Quattro anni dopo, nel marzo 1938, all’apice del terrore staliniano, Rakovskij viene chiamato a comparire nel terzo processo lampo di Mosca contro gli ex bolscevichi come membro di un cosiddetto “centro trotskista”. È accusato di aver cospirato con agenzie di intelligence straniere per rovesciare il governo sovietico. “Il vecchio combattente, distrutto dalla vita”, scrisse Trotsky quando venne a conoscenza dell’accusa, “andrà inevitabilmente incontro al suo destino”.
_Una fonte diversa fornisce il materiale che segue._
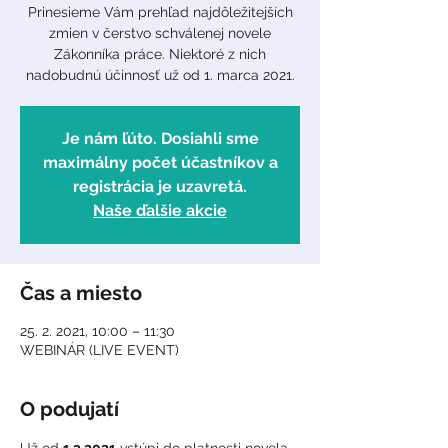
Prinesieme Vám prehľad najdôležitejších
zmien v čerstvo schválenej novele
Zákonníka práce. Niektoré z nich
Je nám ľúto. Dosiahli sme
maximálny počet účastníkov a
registrácia je uzavretá.
Naše ďalšie akcie
Čas a miesto
25. 2. 2021, 10:00 – 11:30
WEBINÁR (LIVE EVENT)
O podujatí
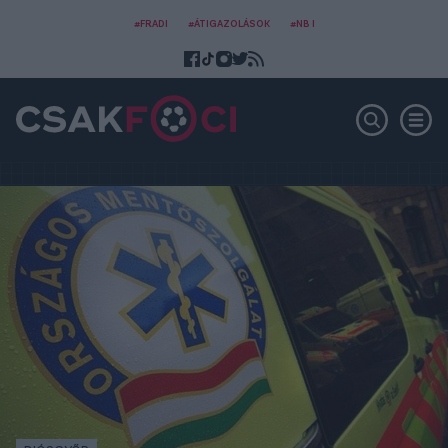
#FRADI
#ÁTIGAZOLÁSOK
#NB I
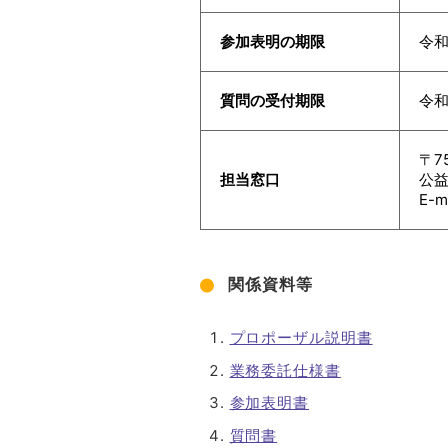
参加表明の期限
令
質問の受付期限
令
〒7
担当窓口
公
E-m
関係資料等
プロポーザル説明書
業務委託仕様書
参加表明書
質問書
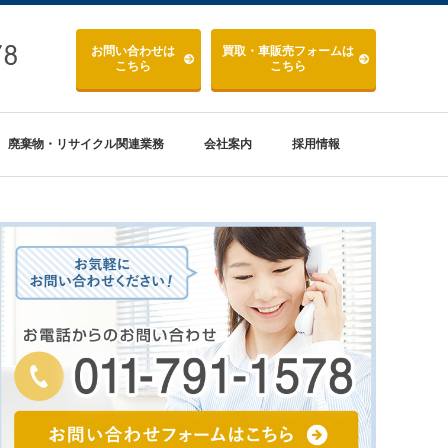
お問い合わせ
は
買取・車販売
フォームは
こちら
こちら
廃棄物・リサイクル関連業務
会社案内
採用情報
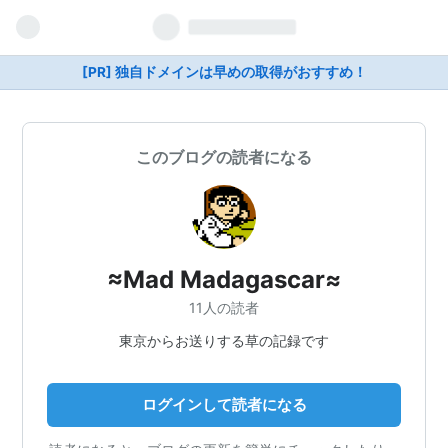
[PR] 独自ドメインは早めの取得がおすすめ！
このブログの読者になる
≈Mad Madagascar≈
11人の読者
東京からお送りする草の記録です
ログインして読者になる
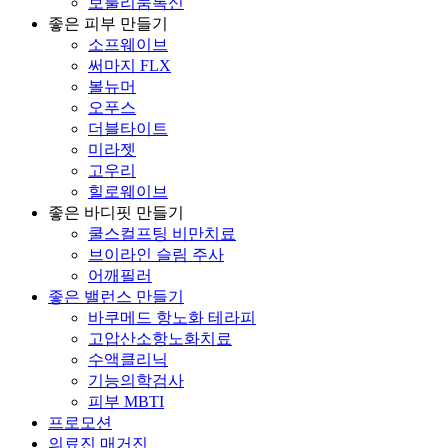
보툴리눔톡신
좋은 피부 만들기
소프웨이브
써마지 FLX
볼뉴머
오푸스
더블타이트
미라젯
고우리
힐로웨이브
좋은 바디핏 만들기
쿨스컬프팅 비만치료
브이라인 슬림 주사
어깨필러
좋은 밸런스 만들기
바쿠메드 항노화 테라피
고압산소항노화치료
수액클리닉
기능의학검사
피부 MBTI
프로모션
의료진 매거진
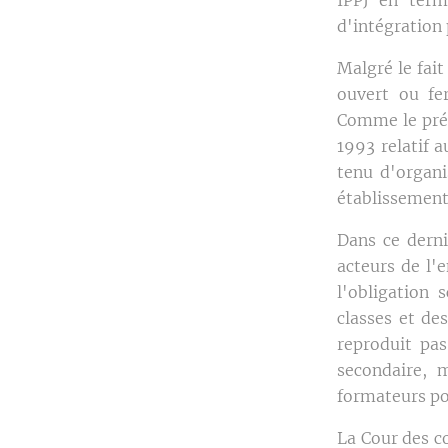
d'intégration 
Malgré le fait
ouvert ou fe
Comme le pré
1993 relatif a
tenu d'organi
établissement
Dans ce derni
acteurs de l'
l'obligation 
classes et de
reproduit pas
secondaire, 
formateurs po
La Cour des co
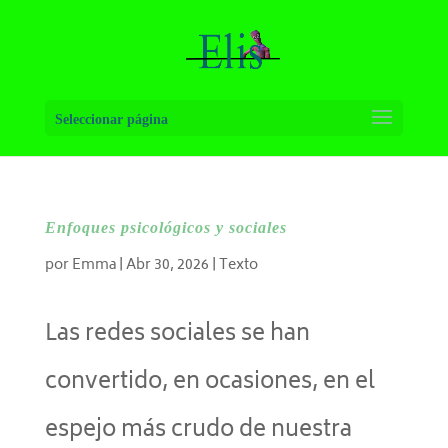
Seleccionar página
Enfoques psicológicos y sociales
por
Emma
|
Abr 30, 2026
|
Texto
Las redes sociales se han
convertido, en ocasiones, en el
espejo más crudo de nuestra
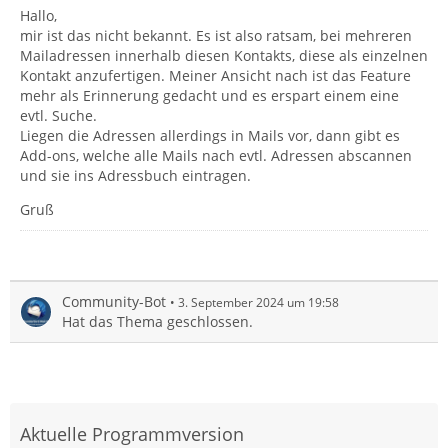
Hallo,
mir ist das nicht bekannt. Es ist also ratsam, bei mehreren
Mailadressen innerhalb diesen Kontakts, diese als einzelnen
Kontakt anzufertigen. Meiner Ansicht nach ist das Feature
mehr als Erinnerung gedacht und es erspart einem eine
evtl. Suche.
Liegen die Adressen allerdings in Mails vor, dann gibt es
Add-ons, welche alle Mails nach evtl. Adressen abscannen
und sie ins Adressbuch eintragen.
Gruß
Community-Bot
3. September 2024 um 19:58
Hat das Thema geschlossen.
Aktuelle Programmversion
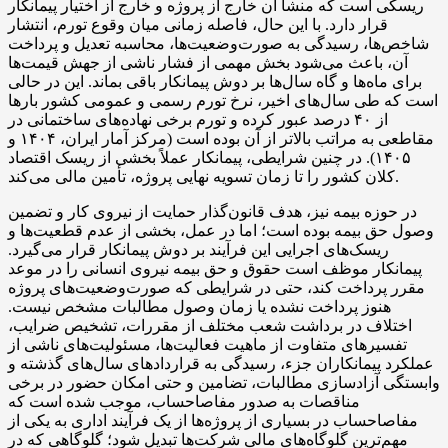
ریسکی است که منشأ آن خارج از پروژه و خارج از اختیار پیمانکار
قرار دارد. با این حال، فاصله زمانی میان وقوع تورم، انتشار
شاخص‌ها، رسیدگی به صورت‌وضعیت‌ها، محاسبه تعدیل و پرداخت
آن، باعث می‌شود بخش مهمی از فشار ناشی از جهش قیمت‌ها
برای ماه‌ها و گاه سال‌ها بر دوش پیمانکار باقی بماند. این در حالی
است که طی سال‌های اخیر، نرخ تورم رسمی و عمومی کشور بارها
از ۴۰ درصد عبور کرده و تورم برخی نهاده‌های ساختمانی در
مقاطعی به مراتب بالاتر از آن بوده است (مرکز آمار ایران، ۱۴۰۴ و
۱۴۰۵). در چنین شرایطی، پیمانکار عملاً بخشی از ریسک اقتصاد
کلان کشور را تا زمان تسویه نهایی پروژه، تأمین مالی می‌کند.
در حوزه بیمه نیز، هدف قانون‌گذار حمایت از نیروی کار و تضمین
وصول حق بیمه بوده است؛ اما در عمل، بخشی از عدم قطعیت‌ها و
ریسک‌های اجرایی این فرآیند بر دوش پیمانکار قرار می‌گیرد.
پیمانکار موظف است حقوق و حق بیمه نیروی انسانی را در موعد
مقرر پرداخت کند، حتی در شرایطی که صورت‌وضعیت‌های پروژه
هنوز پرداخت نشده یا زمان وصول مطالبات مشخص نیست.
اختلاف در برداشت شعب مختلف از مقررات، تشخیص ضرایب،
تفسیرهای متفاوت از ماهیت فعالیت‌ها، مسئولیت‌های ناشی از
عملکرد پیمانکاران جزء، رسیدگی به قراردادهای سال‌های گذشته و
وابستگی آزادسازی مطالبات، تضامین و حتی امکان حضور در برخی
مناقصات به صدور مفاصاحساب، موجب شده است که
مفاصاحساب در بسیاری از پروژه‌ها از یک فرآیند اداری به یکی از
مهم‌ترین گلوگاه‌های مالی شرکت‌ها تبدیل شود؛ گلوگاهی که در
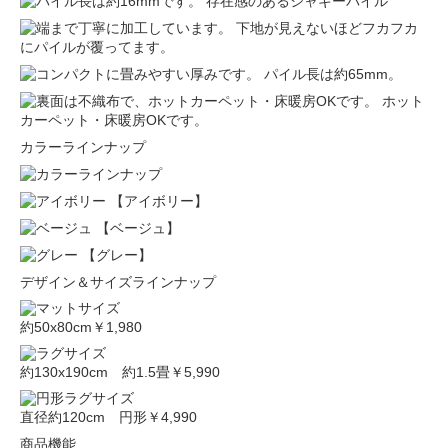
存在感のあるシャギーパイル
下地が見えないほどフカフカ
にパイルが覆ってます。
パイル長は約65mm。
ホット
カーペット・床暖房OKです。
カラーラインナップ
【アイボリー】
【ベージュ】
【グレー】
デザイン＆サイズラインナップ
約50x80cm
￥1,980
約130x190cm 約1.5畳
￥5,990
直径約120cm 円形
￥4,990
商品機能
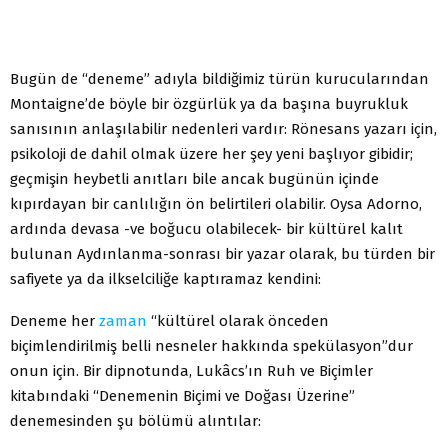
Bugün de “deneme” adıyla bildiğimiz türün kurucularından
Montaigne’de böyle bir özgürlük ya da başına buyrukluk
sanısının anlaşılabilir nedenleri vardır: Rönesans yazarı için,
psikoloji de dahil olmak üzere her şey yeni başlıyor gibidir;
geçmişin heybetli anıtları bile ancak bugünün içinde
kıpırdayan bir canlılığın ön belirtileri olabilir. Oysa Adorno,
ardında devasa -ve boğucu olabilecek- bir kültürel kalıt
bulunan Aydınlanma-sonrası bir yazar olarak, bu türden bir
safiyete ya da ilkselciliğe kaptıramaz kendini:
Deneme her
zaman
“kültürel olarak önceden
biçimlendirilmiş belli nesneler hakkında spekülasyon”dur
onun için. Bir dipnotunda, Lukâcs’ın Ruh ve Biçimler
kitabındaki “Denemenin Biçimi ve Doğası Üzerine”
denemesinden şu bölümü alıntılar:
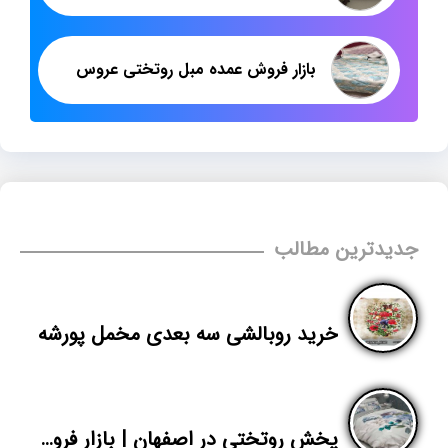
بازار فروش عمده مبل روتختی عروس
جدیدترین مطالب
خرید روبالشی سه بعدی مخمل پورشه
پخش روتختی در اصفهان | بازار فروش روتختی پارچه تنسل یک نفره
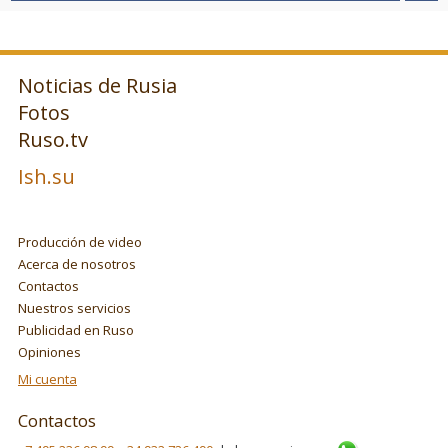
Noticias de Rusia
Fotos
Ruso.tv
Ish.su
Producción de video
Acerca de nosotros
Contactos
Nuestros servicios
Publicidad en Ruso
Opiniones
Mi cuenta
Contactos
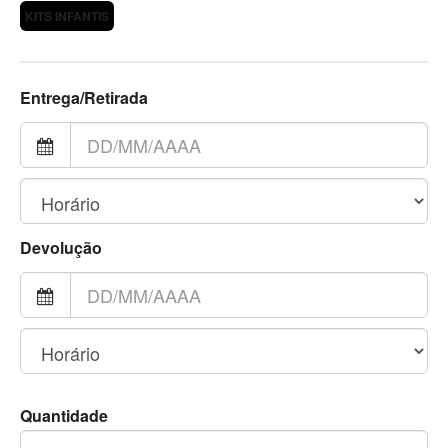
KITS INFANTIS
Entrega/Retirada
Devolução
Quantidade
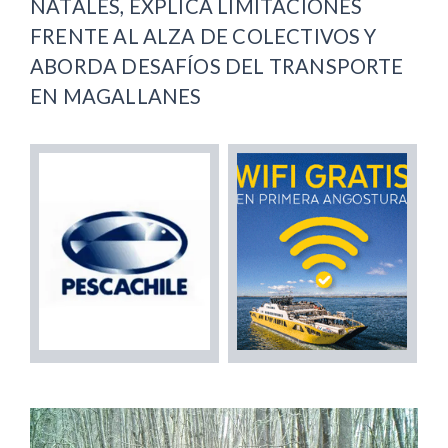
NATALES, EXPLICA LIMITACIONES
FRENTE AL ALZA DE COLECTIVOS Y
ABORDA DESAFÍOS DEL TRANSPORTE
EN MAGALLANES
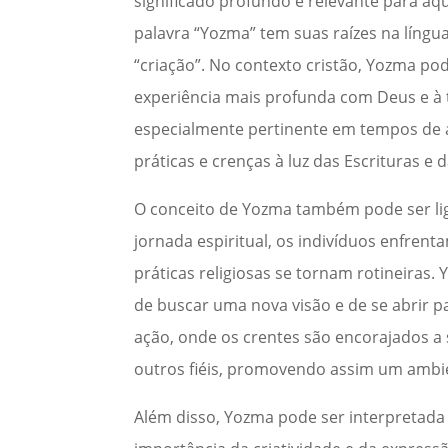
significado profundo e relevante para aq
palavra “Yozma” tem suas raízes na língu
“criação”. No contexto cristão, Yozma p
experiência mais profunda com Deus e à t
especialmente pertinente em tempos de a
práticas e crenças à luz das Escrituras e 
O conceito de Yozma também pode ser li
jornada espiritual, os indivíduos enfren
práticas religiosas se tornam rotineiras.
de buscar uma nova visão e de se abrir p
ação, onde os crentes são encorajados a
outros fiéis, promovendo assim um ambien
Além disso, Yozma pode ser interpretad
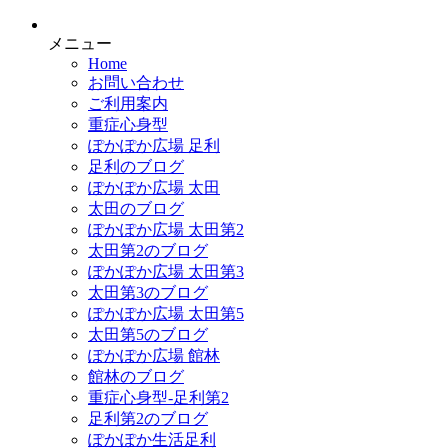
メニュー
Home
お問い合わせ
ご利用案内
重症心身型
ぽかぽか広場 足利
足利のブログ
ぽかぽか広場 太田
太田のブログ
ぽかぽか広場 太田第2
太田第2のブログ
ぽかぽか広場 太田第3
太田第3のブログ
ぽかぽか広場 太田第5
太田第5のブログ
ぽかぽか広場 館林
館林のブログ
重症心身型-足利第2
足利第2のブログ
ぽかぽか生活足利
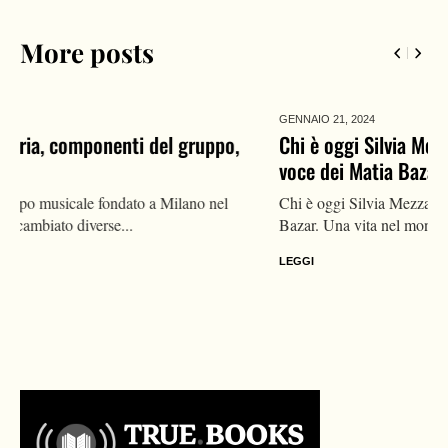
More posts
GENNAIO 21,
2024
Chi è oggi Silvia Mezzanotte, vita privata dell’ex
voce dei Matia Bazar: compagno, canzoni, malattia
Chi è oggi Silvia Mezzanotte, nota cantante ed ex voce dei Matia
Bazar. Una vita nel mondo della musica, si...
LEGGI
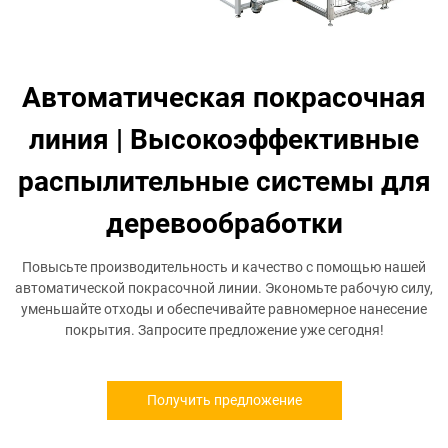
Автоматическая покрасочная
линия | Высокоэффективные
распылительные системы для
деревообработки
Повысьте производительность и качество с помощью нашей
автоматической покрасочной линии. Экономьте рабочую силу,
уменьшайте отходы и обеспечивайте равномерное нанесение
покрытия. Запросите предложение уже сегодня!
Получить предложение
E questo è ciò che accadde, anche se la sua esecuzione avvenne solo l’11 settembre 1941. Rakovsky aveva confessato crimini architettati con “inganno, ricatto e violenza psicologica e fisica”, secondo le parole di una risoluzione del Soviet Supremo dell’aprile 1988 che riabilitava postumo Rakovsky e lo riammetteva nel Partito Comunista.
L’arco della vita di Rakovsky si alza e si abbassa con il periodo più eroico del movimento marxista e operaio internazionale e la sua sconfitta nel XX secolo, schiacciato tra il martello fascista e l’incudine stalinista. Le ripercussioni di quella sconfitta sono ancora presenti oggi, e non solo in Ucraina, ma in tutto il mondo.
L’eredità di Rakovsky è sia storica che contemporanea. Forgiati nel calderone delle guerre balcaniche e della catastrofe della Prima guerra mondiale, i suoi scritti ci danno un’idea della sensibilità dell’oppressione nazionale e dei pericoli dello sciovinismo nazionale quando viene sfruttato da potenze imperiali bellicose e rapaci. L’internazionalismo e la democrazia partecipativa definirono il socialismo di Rakovsky, che si manifestò non solo nel suo abbraccio alla Rivoluzione d’Ottobre, ma anche nella sua incrollabile determinazione a difendere questi principi fino alla fine.